The method used for the literature review has two steps [9]: (i) identification of the literature to be studied through a search in databases, combined with a set of rules to select the most relevant pieces of literature and (ii) assigning the selected literature content to extract the information using a set of questions.

This work corresponds to an extensive analysis of the literature published between the years (1997–2020) of recent advances in methodological proposals that contribute to the development of the RL for SW from the construction. The methodology used for this literature review was content analysis; a valid technique for the study of scientific documents [10], used to study advances in nanotechnology applied to smart packaging [11], propose conceptual frameworks for strategic management [12], and identification, classification, and analysis of smart city services [13]. This methodological proposal was used by Banguera et al. [14] to analyze RL models aimed at urban SW management.

Other reviews like the research by Schamne and Nagalli [15] analyzed the deficiency in the management of construction waste. The volume of building waste represents approximately 67% of municipal solid waste generated in Brazil. Likewise, through a qualitative metaanalysis, the objective of this study is to integrate the knowledge on RL in construction [16].

2.1. Identification of the Literature to Study

To verify the literature, Scopus, Science Direct, and Google Scholar databases were used for search, using the following keywords: solid waste, construction industry, reverse logistics, recycling, urban logistics, supply chain management, chain of closed-circuit supply, circular economy, literature review, and systematic literature review.

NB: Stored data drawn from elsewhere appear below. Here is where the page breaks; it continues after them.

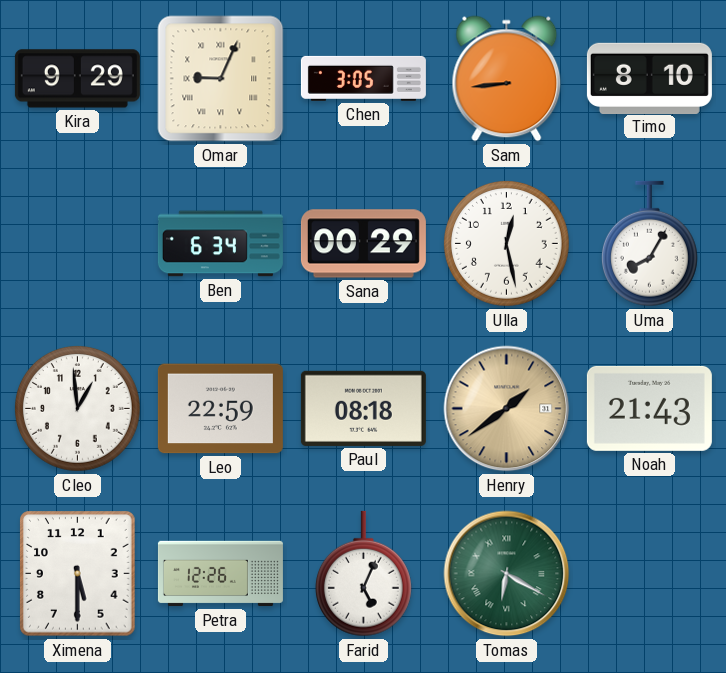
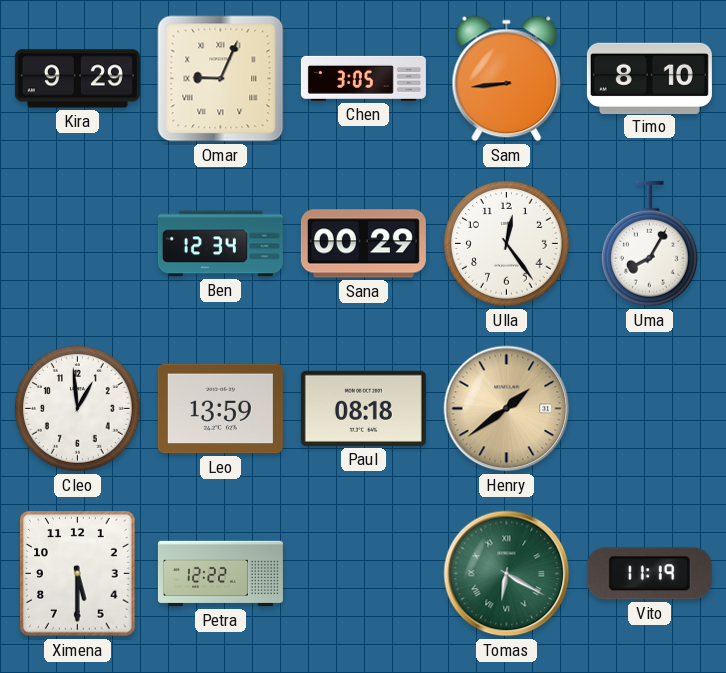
Ben: 6:34 -> 12:34
Ulla: 12:28 -> 12:24
Leo: 22:59 -> 13:59
Noah: 21:43 -> none
Petra: 12:26 -> 12:22
Farid: 5:04 -> none
Vito: none -> 11:19
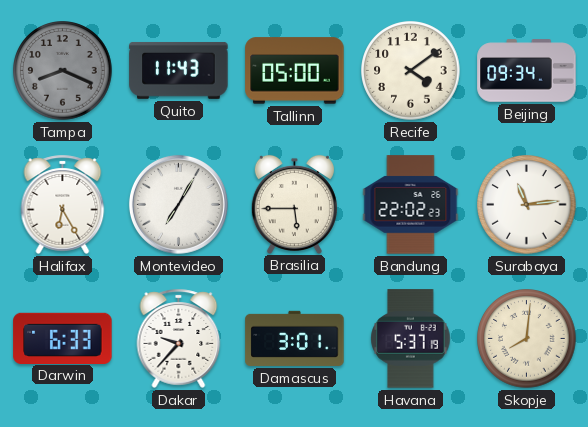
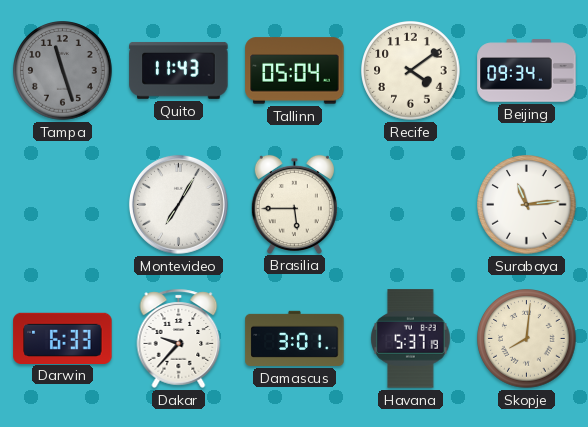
Tampa: 8:19 -> 11:27
Tallinn: 05:00 -> 05:04
Halifax: 6:25 -> none
Bandung: 22:02 -> none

For the selection of the set of relevant studies among the identified pieces of literature, the following rules were configured:(i)Inclusion of any type of study available (published, whether peer-reviewed or not)(ii)Inclusion of studies on any category within the construction, recycling, or SW waste industry(iii)Exclusion of studies that do not include quantitative results or that only reproduces the results of others(iv)Exclusion of studies of recyclable products, unless some of the recycling processes are included within the limits of the system(v)Exclusion of duplicates (for example, if a technical report was subsequently published in a peer-reviewed journal, or if peer-reviewed, the paper was later included in a doctoral thesis; only the peer-reviewed article will be considered)(vi)Exclusion of studies that are not in English or Spanish (these languages are those that the authors speak fluently)

2.2. Content Allocation

The content of the selected studies was structured using the following questions:(i)What are the objectives that are set?(ii)What methods are used?(iii)What types of materials exist and how are they classified?(iv)What materials are reused and recycled, respectively?(v)What allocation methods are used?(vi)What environmental impact categories are studied?(vii)What are the conclusions on the environmental impact regarding the reuse and recycling of construction materials?(viii)Which of the other studies reviewed in this document are cited?

3. Literature Review

According to the explained methodology, 66 different publications were identified. Table 1 provides an overview of the content of selected publications and shows if the article is about the construction industry, SW, recycling or reuse, and the type of material (metal, brick, or concrete).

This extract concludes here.